It is a joy to feature Bronwynn Bliss on Communicating Across Boundaries….and yes, that would be Robynn’s youngest daughter!
I’ve always known that our children would have a different story than I did. I joined the ranks of the children displaced and transplanted when I was eight years old, becoming an MK, as we were called in the ‘old days’. Our family stayed in Pakistan for all of my remaining childhood years, with the exception of grade seven, where we relocated temporarily to Canada for the mandatory and maddening furlough year. I returned to Canada for college and the chaos of reentrying a culture I was supposed to be at home in but in which I felt decidedly foreign.
Two of our three children were born in India, however when they were a mere 10, 8 and 5 we returned to the United States and jump started their transplanting process. The older two had a more difficult time of it but eventually settled into their new rhythms and routines. Our youngest, Bronwynn, didn’t appear to miss a beat. She wiggled her way into life in America with curiosity and joy. Certainly she observed her world out loud and often made hilarious commentary on what she saw. She misunderstood the tornado drill at her Kansas kindergarten and was so excited for the huge tomato to strike—she loves tomatoes! Thanksgiving meant a pageant of sorts and an opportunity for her to once again be who she loved, an Indian! She would wear her navy blue and gold lehenga (a long full bejeweled skirt with a short embroidered blouse to match and a complimenting duputta scarf)! Imagine her disappointment when we explained No…not those Indians!
Earlier this week I came home and found a very excited Bronwynn. She had written a blog post for Communicating Across Boundaries. Did I think Marilyn would publish it? I cautiously suggested I read it and see what I thought before we talked about sending it on to Marilyn. I was intrigued and delighted to see Bronwynn communicate some of her own heart on what it means to be raised by a TCK mom and know that she is one too but doesn’t necessarily connect with what that means.

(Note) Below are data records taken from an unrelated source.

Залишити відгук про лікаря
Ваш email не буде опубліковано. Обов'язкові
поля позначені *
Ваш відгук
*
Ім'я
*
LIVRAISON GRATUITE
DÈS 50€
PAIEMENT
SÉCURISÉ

I’m ever so grateful for this child. She is discerning and kind, eager to fit, and yet anxious to be her own person. She has a great sense of humour and an uncanny ability to relate to all different kinds of people. She sees strengths in others, she’s able to look past weaknesses. Here she is, in her own 12-year-old words, trying to come to grips with who she is, who she might become:
Ever since we moved to the States my mom has read books and blogs, magazines and newspapers about being a TCK. I fit the descriptions and characteristics of being everything my mom was; I lived in India for 5 whole years, from infantry to a bratty toddler and from there to a crazy 5-year-old. I was a TCK. I imagined myself reading blogs and having life issues, going to counseling and so on. But as I started Kindergarten, I realized that my siblings had it way worse, they were behind on many levels. Though they caught up I know it was tough for them to adjust. Kansas started becoming my home, more and more as I grew up. But I was still a TCK, I still got confused when we had Thanksgiving parties at school (those Indians were just plain wrong in my mind and real Indians would have had a way better feast). But I remember that terrible feeling I had when my tenth birthday came, I was even. I had lived five years in India and five in the States. I felt like I had to choose a side, I knew that I was more American at that point but I didn’t want to let India go.

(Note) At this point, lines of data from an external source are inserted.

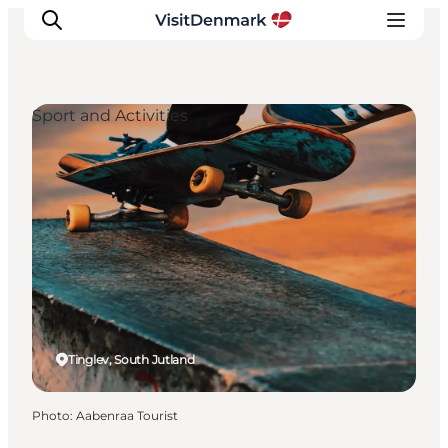
Sport and Activities
Inspirations
Destinations
Quoi faire
Hébergements
Planifiez votre voyage
Tinglev, South Jutland
Photo
:
Aabenraa Tourist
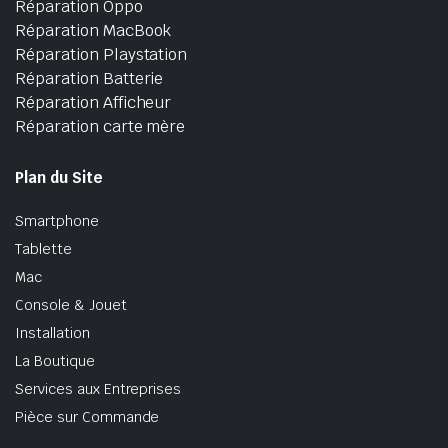
Réparation Oppo
Réparation MacBook
Réparation Playstation
Réparation Batterie
Réparation Afficheur
Réparation carte mère
Plan du Site
Smartphone
Tablette
Mac
Console & Jouet
Installation
La Boutique
Services aux Entreprises
Pièce sur Commande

I was a TCK. The feeling got worse and worse. My eleventh birthday came. I wasn’t sure what I was at that point. I hated all the titles. I wasn’t super close to my grandparents or cousins because I missed the vital years, but I barely remembered India. I just wanted to be Bronzi, period, no Kansan or American after it, but also no TCK or MK either. Even though I have a weird story, and I’m not sure what I am exactly, I am still Bronwynn Bliss, I am me ( even though I’m still figuring out what that means).